4.2. Der Revisionswerber unterzog sich im Verwaltungsverfahren sowohl am 4. Jänner 2013 als auch am 27. September 2013 einer ärztlichen Begutachtung. Die beiden medizinischen Sachverständige gelangten zu dem im Wesentlichen übereinstimmenden Ergebnis, dass dem Revisionswerber die Benützung öffentlicher Verkehrsmittel zumutbar sei, weil dieser kurze Wegstrecken (300 - 400 m) aus eigener Kraft und ohne Fremdhilfe zurücklegen könne und seine Gesundheitsschädigung keine Auswirkungen auf das Ein- und Aussteigen sowie auf die sichere Beförderung im öffentlichen Verkehrsmittel habe.
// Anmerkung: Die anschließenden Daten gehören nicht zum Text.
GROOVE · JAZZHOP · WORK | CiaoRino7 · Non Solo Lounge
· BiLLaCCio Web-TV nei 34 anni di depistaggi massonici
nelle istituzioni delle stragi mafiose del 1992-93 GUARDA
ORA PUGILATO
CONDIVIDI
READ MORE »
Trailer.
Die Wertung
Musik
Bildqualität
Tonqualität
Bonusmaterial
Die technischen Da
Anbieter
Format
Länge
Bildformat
Dieses Gutachtensergebnis wird vom Revisionswerber nicht konkret bestritten. Soweit er vorbringt, in den Gutachten hätte dargelegt werden müssen, mit welchen Schmerzen das Zurücklegen der genannten Strecke (300 - 400 m) verbunden sei, so unterlässt er es, diesbezügliche Schmerzen zu präzisieren und legt damit die Relevanz des behaupteten Verfahrensmangels nicht dar.
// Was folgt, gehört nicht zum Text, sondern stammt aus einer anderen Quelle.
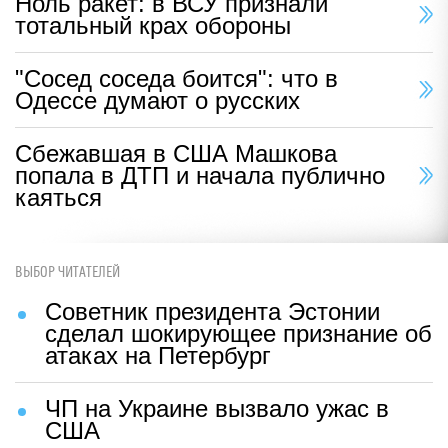
Ноль ракет: в ВСУ признали
тотальный крах обороны
"Сосед соседа боится": что в
Одессе думают о русских
Сбежавшая в США Машкова
попала в ДТП и начала публично
каяться
ВЫБОР ЧИТАТЕЛЕЙ
Советник президента Эстонии
сделал шокирующее признание об
атаках на Петербург
ЧП на Украине вызвало ужас в
США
4.3. Der Revisionswerber meint, dass ihm die Benützung öffentlicher Verkehrsmittel selbst dann unzumutbar sei, wenn er die genannte Strecke von 300 - 400 m bewältigen könne, weil sein Wohnort etwa 9 km von der nächstgelegenen Haltestelle öffentlicher Verkehrsmittel entfernt liege und das Zurücklegen dieser Wegstrecke für ihn ein absolutes Martyrium darstelle. Dem ist mit der belangten Behörde zu entgegnen, dass es bei der Beurteilung der Zumutbarkeit der Benützung öffentlicher Verkehrsmittel entscheidend auf die Art und Schwere der dauernden Gesundheitsschädigung und deren Auswirkungen auf die Benützung öffentlicher Verkehrsmittel ankommt, nicht aber auf andere Umstände wie die Entfernung zwischen der Wohnung und der nächstgelegenen Haltestelle öffentlicher Verkehrsmittel (vgl. das hg. Erkenntnis vom 22. Oktober 2002, Zl. 2001/11/0258).
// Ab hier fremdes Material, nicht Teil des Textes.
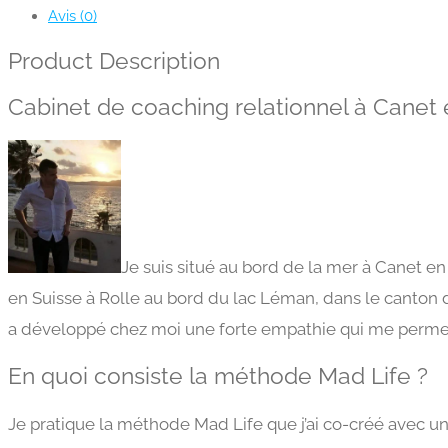
Avis (0)
Product Description
Cabinet de coaching relationnel à Canet 
Je suis situé au bord de la mer à Canet 
en Suisse à Rolle au bord du lac Léman, dans le canton d
a développé chez moi une forte empathie qui me perme
En quoi consiste la méthode Mad Life ?
Je pratique la méthode Mad Life que j’ai co-créé avec une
Wenn die belangte Behörde daher die Ansicht vertritt, in einem Fall wie dem vorliegenden, in dem der Betreffende eine Wegstrecke von 300 - 400 m ohne Fremdhilfe zurücklegen könne und das Ein- und Aussteigen sowie die sichere Beförderung im öffentlichen Verkehrsmittel gewährleistet seien, sei (typischer Weise) die Benützung öffentlicher Verkehrsmittel zumutbar, so kann dem nicht entgegen getreten werden (vgl. auch das Erkenntnis vom 23. Mai 2012, Zl. 2008/11/0128, in dem es um eine entsprechende Wegstrecke ging).

5. Die Revision war daher gemäß § 42 Abs. 1 VwGG als unbegründet abzuweisen.

6. Die Kostenentscheidung beruht auf den §§ 47 ff VwGG iVm der VwGH-Aufwandersatzverordnung 2008, BGBl. II Nr. 455.